Boeva Valentina
Centre de Recherche, Institut CurieParis, France; INSERM, U900Paris, France; Mines ParisTechFontainebleau, France; PSL Research UniversityParis, France; Department of Development, Reproduction and Cancer, Institut CochinParis, France; INSERM, U1016Paris, France; Centre National de la Recherche Scientifique UMR 8104Paris, France; Université Paris Descartes UMR-S1016Paris, France.
Front Genet. 2016 Feb 23;7:24. doi: 10.3389/fgene.2016.00024. eCollection 2016.
Eukaryotic genomes contain a variety of structured patterns: repetitive elements, binding sites of DNA and RNA associated proteins, splice sites, and so on.
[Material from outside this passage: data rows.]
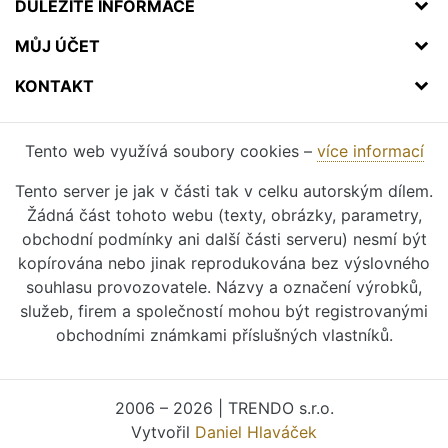
DŮLEŽITÉ INFORMACE
MŮJ ÚČET
KONTAKT
Tento web využívá soubory cookies –
více informací
Tento server je jak v části tak v celku autorským dílem.
Žádná část tohoto webu (texty, obrázky, parametry,
obchodní podmínky ani další části serveru) nesmí být
kopírována nebo jinak reprodukována bez výslovného
souhlasu provozovatele. Názvy a označení výrobků,
služeb, firem a společností mohou být registrovanými
obchodními známkami příslušných vlastníků.
2006 – 2026 | TRENDO s.r.o.
Vytvořil
Daniel Hlaváček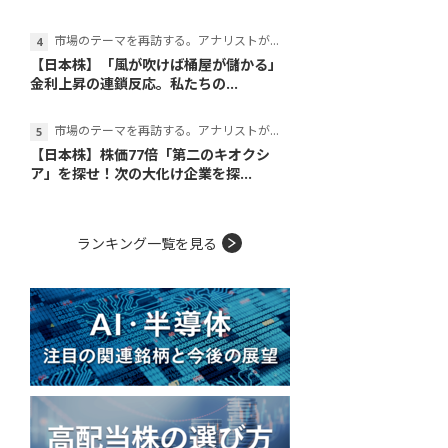
市場のテーマを再訪する。アナリストが読み解くテーマの本質
【日本株】「風が吹けば桶屋が儲かる」
金利上昇の連鎖反応。私たちの...
市場のテーマを再訪する。アナリストが読み解くテーマの本質
【日本株】株価77倍「第二のキオクシ
ア」を探せ！次の大化け企業を探...
ランキング一覧を見る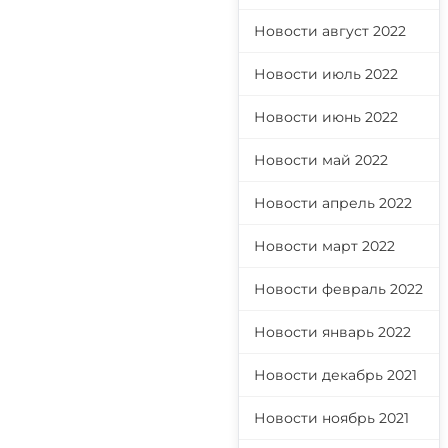
Новости август 2022
Новости июль 2022
Новости июнь 2022
Новости май 2022
Новости апрель 2022
Новости март 2022
Новости февраль 2022
Новости январь 2022
Новости декабрь 2021
Новости ноябрь 2021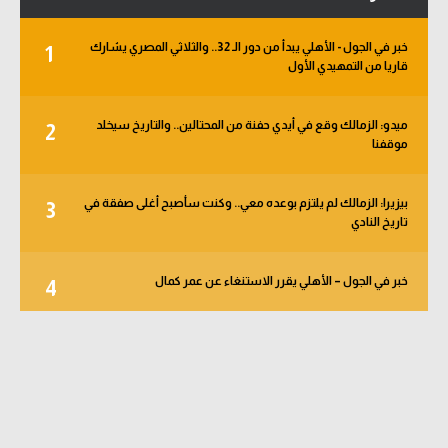
خبر في الجول - الأهلي يبدأ من دور الـ 32.. والثلاثي المصري يشارك
1
قاريا من التمهيدي الأول
ميدو: الزمالك وقع في أيدي حفنة من المحتالين.. والتاريخ سيخلد
2
موقفنا
بيزيرا: الزمالك لم يلتزم بوعده معي.. وكنت سأصبح أغلى صفقة في
3
تاريخ النادي
خبر في الجول – الأهلي يقرر الاستنغاء عن عمر كمال
4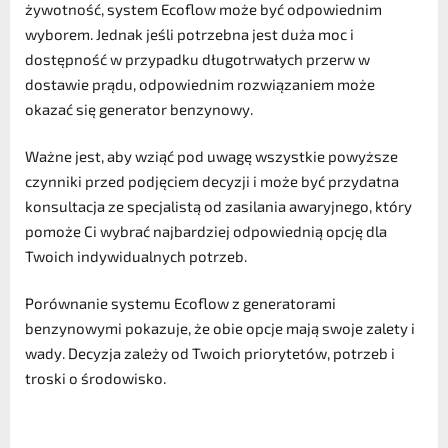
żywotność, system Ecoflow może być odpowiednim
wyborem. Jednak jeśli potrzebna jest duża moc i
dostępność w przypadku długotrwałych przerw w
dostawie prądu, odpowiednim rozwiązaniem może
okazać się generator benzynowy.
Ważne jest, aby wziąć pod uwagę wszystkie powyższe
czynniki przed podjęciem decyzji i może być przydatna
konsultacja ze specjalistą od zasilania awaryjnego, który
pomoże Ci wybrać najbardziej odpowiednią opcję dla
Twoich indywidualnych potrzeb.
Porównanie systemu Ecoflow z generatorami
benzynowymi pokazuje, że obie opcje mają swoje zalety i
wady. Decyzja zależy od Twoich priorytetów, potrzeb i
troski o środowisko.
Often, these structured patterns can be formalized as motifs and described using a proper mathematical model such as position weight matrix and IUPAC consensus. Two key tasks are typically carried out for motifs in the context of the analysis of genomic sequences. These are: identification in a set of DNA regions of over-represented motifs from a particular motif database, and de novo discovery of over-represented motifs. Here we describe existing methodology to perform these two tasks for motifs characterizing transcription factor binding. When applied to the output of ChIP-seq and ChIP-exo experiments, or to promoter regions of co-modulated genes, motif analysis techniques allow for the prediction of transcription factor binding events and enable identification of transcriptional regulators and co-regulators. The usefulness of motif analysis is further exemplified in this review by how motif discovery improves peak calling in ChIP-seq and ChIP-exo experiments and, when coupled with information on gene expression, allows insights into physical mechanisms of transcriptional modulation.
重复元件、与DNA和RNA相关蛋白的结合位点、剪接位点等等。通常,这些结构化模式可以形式化为基序,并使用适当的数学模型(如位置权重矩阵和国际纯粹与应用化学联合会(IUPAC)一致序列)进行描述。在基因组序列分析的背景下,通常针对基序执行两项关键任务。它们是:在一组DNA区域中识别来自特定基序数据库的过度代表的基序,以及从头发现过度代表的基序。在这里,我们描述了针对表征转录因子结合的基序执行这两项任务的现有方法。当应用于染色质免疫沉淀测序(ChIP-seq)和染色质免疫沉淀外显子测序(ChIP-exo)实验的输出,或共调控基因的启动子区域时,基序分析技术可以预测转录因子结合事件,并能够识别转录调节因子和共调节因子。在本综述中,通过基序发现如何改善ChIP-seq和ChIP-exo实验中的峰检测,以及当与基因表达信息结合时如何深入了解转录调控的物理机制,进一步例证了基序分析的有用性。